◆ **WHAT YOU NEED TO DO**
In the data below, the answer is the run of lines from the line containing "gemischt werden. Die" through the line containing "auch als kleine, liebe", both included; print it exactly and nothing else.
^^^^^^^^^^^^^^^^
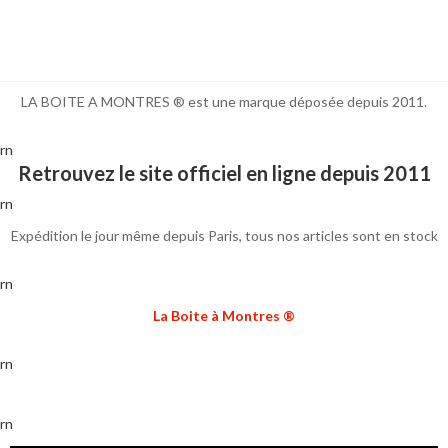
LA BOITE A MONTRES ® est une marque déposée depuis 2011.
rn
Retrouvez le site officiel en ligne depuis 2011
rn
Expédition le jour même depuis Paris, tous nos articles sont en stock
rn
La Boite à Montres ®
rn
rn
^^^^^^^^^^^^^^^^
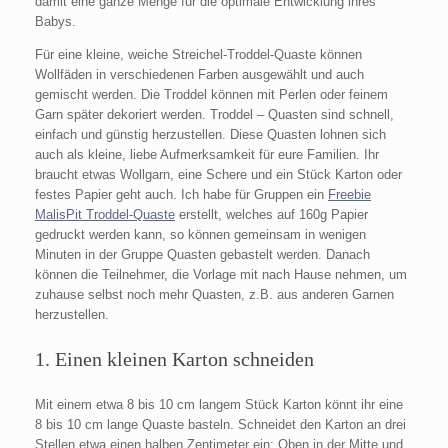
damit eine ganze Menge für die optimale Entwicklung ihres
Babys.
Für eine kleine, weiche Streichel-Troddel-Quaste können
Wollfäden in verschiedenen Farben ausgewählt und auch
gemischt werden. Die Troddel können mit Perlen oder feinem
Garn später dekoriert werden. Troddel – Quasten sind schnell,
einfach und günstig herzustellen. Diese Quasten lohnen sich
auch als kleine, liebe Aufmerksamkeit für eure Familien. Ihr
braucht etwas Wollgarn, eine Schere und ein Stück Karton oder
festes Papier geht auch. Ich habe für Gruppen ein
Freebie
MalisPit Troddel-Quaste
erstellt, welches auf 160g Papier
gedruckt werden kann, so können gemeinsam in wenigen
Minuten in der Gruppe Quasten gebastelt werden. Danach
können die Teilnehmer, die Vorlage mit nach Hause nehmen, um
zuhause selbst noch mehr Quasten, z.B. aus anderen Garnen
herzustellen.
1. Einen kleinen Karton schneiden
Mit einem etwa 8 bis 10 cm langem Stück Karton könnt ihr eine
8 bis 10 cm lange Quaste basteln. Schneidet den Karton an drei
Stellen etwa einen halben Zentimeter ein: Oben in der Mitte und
^^^^^^^^^^^^^^^^
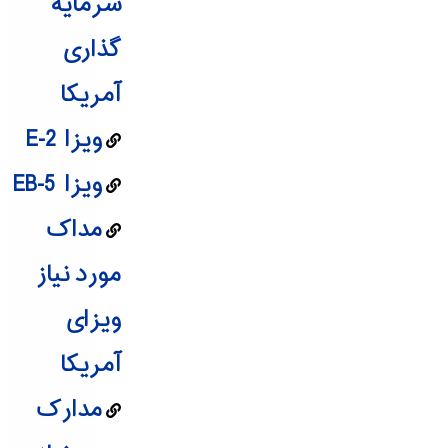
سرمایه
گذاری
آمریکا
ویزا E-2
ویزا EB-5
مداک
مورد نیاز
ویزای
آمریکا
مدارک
^^^^^^^^^^^^^^^^
◆ **TASK SOLUTION**
gemischt werden. Die Troddel können mit Perlen oder feinem
Garn später dekoriert werden. Troddel – Quasten sind schnell,
einfach und günstig herzustellen. Diese Quasten lohnen sich
auch als kleine, liebe Aufmerksamkeit für eure Familien. Ihr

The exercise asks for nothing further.